My Feral Heart is a 2016 British independent film written by Duncan Paveling and directed by Jane Gull. It charts the story of Luke, an independent young man with Down syndrome, forced in to a residential home following the death of his mother. Luke slowly builds relationships and goes on to demonstrate his abilities in a touching story.

==Plot==
In a reversal of the generally expected roles it is Luke, who has Down syndrome, that is the careperson for his elderly mother. When she dies social services remove Luke to Blossom House, a care home, where Luke struggles to adapt to the restrictive environment. The film explores the development of relationships between Luke; Eve, a carer at the home; and Pete, a hunt saboteur doing community service. The film goes on to develop Luke's relationship with a feral animal personified as a girl, bringing the four main characters together at the conclusion of the film.

== Cast ==
Steven Brandon acts the role of Luke, a young man with Down syndrome who turns from being an independent caregiver to his mother to being a dependent in the structured regime of a residential care home for special-needs people. A member of the Mushroom Theatre Company it was 33-year old Brandon from Mersea debut film role and resulted in the award of best actor at the 2017 National Film Awards UK. On an episode of "Loose Women" on 23 November 2017 Brandon's father Mike said how after the birth he had been told Steven "would "not be able to do much", "not be able to amount to anything", "possibly not talk", ... "and look!".

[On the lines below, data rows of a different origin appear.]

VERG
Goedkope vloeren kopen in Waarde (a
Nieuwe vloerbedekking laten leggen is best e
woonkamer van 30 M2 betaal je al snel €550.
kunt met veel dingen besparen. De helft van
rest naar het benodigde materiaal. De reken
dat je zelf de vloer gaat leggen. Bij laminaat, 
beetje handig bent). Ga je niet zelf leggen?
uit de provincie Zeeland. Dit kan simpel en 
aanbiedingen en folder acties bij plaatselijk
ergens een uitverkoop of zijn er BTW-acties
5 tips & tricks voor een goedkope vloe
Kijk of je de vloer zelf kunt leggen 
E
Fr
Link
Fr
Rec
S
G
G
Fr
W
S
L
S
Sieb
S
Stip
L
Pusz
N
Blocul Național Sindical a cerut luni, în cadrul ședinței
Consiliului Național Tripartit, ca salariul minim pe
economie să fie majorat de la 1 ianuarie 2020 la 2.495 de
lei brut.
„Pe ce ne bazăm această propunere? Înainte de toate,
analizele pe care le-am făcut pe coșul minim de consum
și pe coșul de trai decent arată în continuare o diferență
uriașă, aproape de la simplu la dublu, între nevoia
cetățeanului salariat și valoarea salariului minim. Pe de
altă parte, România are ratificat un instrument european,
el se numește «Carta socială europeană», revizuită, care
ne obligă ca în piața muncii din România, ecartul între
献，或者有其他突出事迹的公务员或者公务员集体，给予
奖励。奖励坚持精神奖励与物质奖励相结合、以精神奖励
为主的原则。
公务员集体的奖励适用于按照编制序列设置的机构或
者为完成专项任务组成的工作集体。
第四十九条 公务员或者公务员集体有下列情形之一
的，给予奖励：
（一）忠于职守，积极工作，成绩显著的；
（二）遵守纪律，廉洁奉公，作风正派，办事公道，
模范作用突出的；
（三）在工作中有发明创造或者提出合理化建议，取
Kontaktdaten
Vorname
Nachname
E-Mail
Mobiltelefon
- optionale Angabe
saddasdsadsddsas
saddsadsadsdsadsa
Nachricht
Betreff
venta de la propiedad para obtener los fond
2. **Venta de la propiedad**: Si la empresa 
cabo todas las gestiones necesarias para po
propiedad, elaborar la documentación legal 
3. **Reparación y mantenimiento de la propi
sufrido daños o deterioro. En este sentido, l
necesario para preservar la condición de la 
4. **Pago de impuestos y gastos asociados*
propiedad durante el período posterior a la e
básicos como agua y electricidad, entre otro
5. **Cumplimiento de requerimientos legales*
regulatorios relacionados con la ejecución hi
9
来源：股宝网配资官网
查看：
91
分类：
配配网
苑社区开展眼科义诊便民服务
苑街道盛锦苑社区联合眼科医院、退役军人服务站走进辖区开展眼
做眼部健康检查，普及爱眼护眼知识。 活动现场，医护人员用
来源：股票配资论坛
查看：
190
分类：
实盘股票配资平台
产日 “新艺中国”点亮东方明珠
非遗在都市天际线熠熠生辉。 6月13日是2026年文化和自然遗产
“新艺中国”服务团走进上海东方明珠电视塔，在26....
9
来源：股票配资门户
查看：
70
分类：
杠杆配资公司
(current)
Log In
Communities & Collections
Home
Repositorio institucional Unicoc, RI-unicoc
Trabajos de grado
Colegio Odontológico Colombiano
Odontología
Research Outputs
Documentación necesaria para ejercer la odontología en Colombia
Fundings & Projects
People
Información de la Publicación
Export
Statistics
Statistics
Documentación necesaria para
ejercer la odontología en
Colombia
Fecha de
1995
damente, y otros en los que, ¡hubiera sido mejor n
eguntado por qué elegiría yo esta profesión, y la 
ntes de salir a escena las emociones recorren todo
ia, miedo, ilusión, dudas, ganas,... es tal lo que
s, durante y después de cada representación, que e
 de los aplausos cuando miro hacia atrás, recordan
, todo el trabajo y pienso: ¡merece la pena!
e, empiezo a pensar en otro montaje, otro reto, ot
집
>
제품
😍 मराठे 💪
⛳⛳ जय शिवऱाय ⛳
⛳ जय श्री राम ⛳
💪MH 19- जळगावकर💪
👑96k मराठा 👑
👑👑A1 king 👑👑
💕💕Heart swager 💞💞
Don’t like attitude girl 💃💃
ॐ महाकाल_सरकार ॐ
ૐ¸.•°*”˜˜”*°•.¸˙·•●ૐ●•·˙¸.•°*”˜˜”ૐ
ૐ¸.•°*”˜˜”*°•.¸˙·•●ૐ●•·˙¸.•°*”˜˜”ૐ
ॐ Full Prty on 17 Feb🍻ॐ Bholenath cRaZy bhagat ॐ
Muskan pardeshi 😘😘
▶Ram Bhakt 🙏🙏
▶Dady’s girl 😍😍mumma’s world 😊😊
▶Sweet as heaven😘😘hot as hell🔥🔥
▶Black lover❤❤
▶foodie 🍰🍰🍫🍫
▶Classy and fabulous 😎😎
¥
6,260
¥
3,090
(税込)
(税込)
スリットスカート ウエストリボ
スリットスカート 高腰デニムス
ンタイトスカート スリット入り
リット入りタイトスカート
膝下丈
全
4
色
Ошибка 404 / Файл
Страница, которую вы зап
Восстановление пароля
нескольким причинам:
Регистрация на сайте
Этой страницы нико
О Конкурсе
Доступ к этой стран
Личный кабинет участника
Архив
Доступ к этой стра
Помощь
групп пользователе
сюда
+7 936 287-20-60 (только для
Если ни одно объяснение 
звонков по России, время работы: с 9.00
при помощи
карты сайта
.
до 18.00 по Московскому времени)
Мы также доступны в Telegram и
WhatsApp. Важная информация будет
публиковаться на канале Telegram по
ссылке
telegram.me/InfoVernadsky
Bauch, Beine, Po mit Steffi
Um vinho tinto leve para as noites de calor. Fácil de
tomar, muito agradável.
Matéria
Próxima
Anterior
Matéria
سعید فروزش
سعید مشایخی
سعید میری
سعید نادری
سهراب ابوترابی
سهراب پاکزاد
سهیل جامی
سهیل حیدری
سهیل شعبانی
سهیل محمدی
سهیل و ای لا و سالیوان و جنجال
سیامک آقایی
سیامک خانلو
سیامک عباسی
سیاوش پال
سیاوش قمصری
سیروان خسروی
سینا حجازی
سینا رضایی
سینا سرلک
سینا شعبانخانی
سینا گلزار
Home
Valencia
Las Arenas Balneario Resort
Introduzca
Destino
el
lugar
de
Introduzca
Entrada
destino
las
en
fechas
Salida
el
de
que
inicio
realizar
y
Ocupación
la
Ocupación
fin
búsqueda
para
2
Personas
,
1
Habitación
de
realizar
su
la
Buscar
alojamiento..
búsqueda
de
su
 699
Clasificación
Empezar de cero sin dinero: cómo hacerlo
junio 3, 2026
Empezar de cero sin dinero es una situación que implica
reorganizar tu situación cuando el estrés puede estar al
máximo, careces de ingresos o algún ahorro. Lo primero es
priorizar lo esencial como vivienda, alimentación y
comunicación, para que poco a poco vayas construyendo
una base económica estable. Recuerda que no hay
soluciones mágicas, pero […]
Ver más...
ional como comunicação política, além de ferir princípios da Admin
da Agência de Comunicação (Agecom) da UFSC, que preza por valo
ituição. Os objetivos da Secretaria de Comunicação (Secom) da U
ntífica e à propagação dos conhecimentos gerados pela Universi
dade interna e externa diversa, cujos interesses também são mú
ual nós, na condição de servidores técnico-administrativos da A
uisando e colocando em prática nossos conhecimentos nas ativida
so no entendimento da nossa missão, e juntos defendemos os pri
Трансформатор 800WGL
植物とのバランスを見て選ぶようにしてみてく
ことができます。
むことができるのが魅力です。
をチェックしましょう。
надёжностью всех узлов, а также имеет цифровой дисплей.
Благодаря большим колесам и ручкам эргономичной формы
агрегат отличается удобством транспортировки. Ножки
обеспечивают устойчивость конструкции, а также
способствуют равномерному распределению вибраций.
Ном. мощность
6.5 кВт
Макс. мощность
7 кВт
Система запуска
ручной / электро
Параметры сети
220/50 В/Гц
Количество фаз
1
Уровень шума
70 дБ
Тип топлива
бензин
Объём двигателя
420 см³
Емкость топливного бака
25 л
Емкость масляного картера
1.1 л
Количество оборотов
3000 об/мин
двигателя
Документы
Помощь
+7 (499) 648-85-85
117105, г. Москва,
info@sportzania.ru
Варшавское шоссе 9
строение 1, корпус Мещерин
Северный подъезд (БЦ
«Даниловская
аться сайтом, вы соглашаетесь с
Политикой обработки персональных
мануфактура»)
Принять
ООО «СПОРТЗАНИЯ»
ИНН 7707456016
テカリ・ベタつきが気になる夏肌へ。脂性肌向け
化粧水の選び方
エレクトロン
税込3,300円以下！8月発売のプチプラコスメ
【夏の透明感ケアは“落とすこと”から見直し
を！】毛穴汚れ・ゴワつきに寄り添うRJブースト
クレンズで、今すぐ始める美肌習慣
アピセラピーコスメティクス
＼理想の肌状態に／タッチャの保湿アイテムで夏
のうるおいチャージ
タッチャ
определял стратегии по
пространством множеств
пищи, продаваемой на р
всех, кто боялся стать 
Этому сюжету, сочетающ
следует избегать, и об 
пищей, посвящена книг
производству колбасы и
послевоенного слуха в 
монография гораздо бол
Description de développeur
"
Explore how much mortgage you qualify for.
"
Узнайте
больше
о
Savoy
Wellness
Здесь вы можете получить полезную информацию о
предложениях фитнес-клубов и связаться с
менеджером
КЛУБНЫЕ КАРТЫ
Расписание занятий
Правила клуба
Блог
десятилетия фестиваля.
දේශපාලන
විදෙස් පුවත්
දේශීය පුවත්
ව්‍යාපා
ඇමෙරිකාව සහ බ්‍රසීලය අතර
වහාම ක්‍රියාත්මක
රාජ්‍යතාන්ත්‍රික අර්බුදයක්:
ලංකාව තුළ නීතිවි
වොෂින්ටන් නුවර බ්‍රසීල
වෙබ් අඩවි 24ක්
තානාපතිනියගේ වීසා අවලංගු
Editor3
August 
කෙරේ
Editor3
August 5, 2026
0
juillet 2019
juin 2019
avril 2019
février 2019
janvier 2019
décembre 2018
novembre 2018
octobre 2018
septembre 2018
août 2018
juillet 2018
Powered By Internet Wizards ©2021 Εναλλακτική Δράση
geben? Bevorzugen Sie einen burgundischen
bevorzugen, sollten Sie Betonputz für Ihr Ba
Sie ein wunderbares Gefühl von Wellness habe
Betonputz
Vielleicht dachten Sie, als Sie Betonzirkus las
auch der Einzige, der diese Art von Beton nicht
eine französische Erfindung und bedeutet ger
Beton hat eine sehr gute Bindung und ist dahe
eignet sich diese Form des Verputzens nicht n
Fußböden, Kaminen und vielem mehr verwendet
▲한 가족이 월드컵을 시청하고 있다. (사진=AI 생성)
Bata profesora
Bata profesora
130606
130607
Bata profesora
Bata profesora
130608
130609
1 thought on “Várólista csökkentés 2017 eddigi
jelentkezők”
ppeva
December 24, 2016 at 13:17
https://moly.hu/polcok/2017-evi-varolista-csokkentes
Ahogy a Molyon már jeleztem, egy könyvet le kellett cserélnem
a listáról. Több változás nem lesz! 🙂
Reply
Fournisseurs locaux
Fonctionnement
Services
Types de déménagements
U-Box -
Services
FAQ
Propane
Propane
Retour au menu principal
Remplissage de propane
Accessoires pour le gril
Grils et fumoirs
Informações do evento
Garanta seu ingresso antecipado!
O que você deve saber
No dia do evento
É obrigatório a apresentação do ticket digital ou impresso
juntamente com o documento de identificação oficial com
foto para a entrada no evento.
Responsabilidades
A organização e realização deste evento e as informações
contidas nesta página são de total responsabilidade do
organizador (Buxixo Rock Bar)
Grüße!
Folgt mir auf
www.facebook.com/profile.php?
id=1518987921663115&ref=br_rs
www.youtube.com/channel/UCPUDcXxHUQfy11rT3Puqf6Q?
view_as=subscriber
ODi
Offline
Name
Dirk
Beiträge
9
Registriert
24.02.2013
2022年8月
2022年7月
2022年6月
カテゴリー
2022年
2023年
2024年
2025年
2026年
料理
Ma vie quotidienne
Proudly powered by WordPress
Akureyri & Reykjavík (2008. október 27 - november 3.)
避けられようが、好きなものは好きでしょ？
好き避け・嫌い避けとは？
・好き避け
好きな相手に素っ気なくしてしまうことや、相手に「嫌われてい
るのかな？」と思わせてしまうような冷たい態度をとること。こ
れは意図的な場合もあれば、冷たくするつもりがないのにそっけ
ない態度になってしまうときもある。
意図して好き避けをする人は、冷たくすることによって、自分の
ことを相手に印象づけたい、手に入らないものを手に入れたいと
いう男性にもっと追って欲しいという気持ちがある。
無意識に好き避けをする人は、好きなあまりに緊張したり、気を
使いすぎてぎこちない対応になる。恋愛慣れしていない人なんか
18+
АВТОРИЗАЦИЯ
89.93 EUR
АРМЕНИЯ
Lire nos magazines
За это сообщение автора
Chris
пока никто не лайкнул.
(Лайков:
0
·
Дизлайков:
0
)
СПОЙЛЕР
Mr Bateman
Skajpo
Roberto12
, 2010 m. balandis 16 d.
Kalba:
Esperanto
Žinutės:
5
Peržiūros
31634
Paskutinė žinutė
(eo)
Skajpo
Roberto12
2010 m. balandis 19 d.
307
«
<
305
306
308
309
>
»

The film contains three other major characters. Shana Swash plays Eve, a caregiver at the Blossom House residential home who slowly builds a relationship with Luke. Will Rastall is Pete, doing community service near Blossom House who befriends Luke and assists him to express his abilities. The fourth main character is contortionist Pixie Le Knot who as an anonymous girl personifies a trapped feral fox.

The complete cast runs into several dozen, including a group of disabled children who play the residents of the care home. At least two notable established actresses play roles: Eileen Pollock as Luke's mother Joan for a few scenes at the start of the film and Suzanna Hamilton does a single scene as Pete's mother.

==Production==
The film was shot in Essex. Music was composed by Barrington Pheloung.

==Release==
My Feral Heart made its UK premier at the 70th Edinburgh Film Festival. and European premier at the September 2016 Festival international du film sur le handicap (FIHH). The film was also available in screenings through the "Ourscreen" platform in UK, where an individual can hope to gather sufficient seats for a Cinema screening. The film was released on UK terrestrial television on 18 March 2021, timed to coincide with World Down Syndrome day on the 21 March 2021.

==Criticisms==
The film won two prizes at the FIHH including Prize for Best Fiction Feature (Prix du Meilleur Long Métrage Fiction).

The main protagonist Steven Brandon, who has Down syndrome, received many accolades for his performance. Mark Kermode in a review states the film is about "ability not disability", noting the film has begun to gather a cult status. Some reviews note dissatisfaction with the implausibility of the surreal abstraction of the feral animal.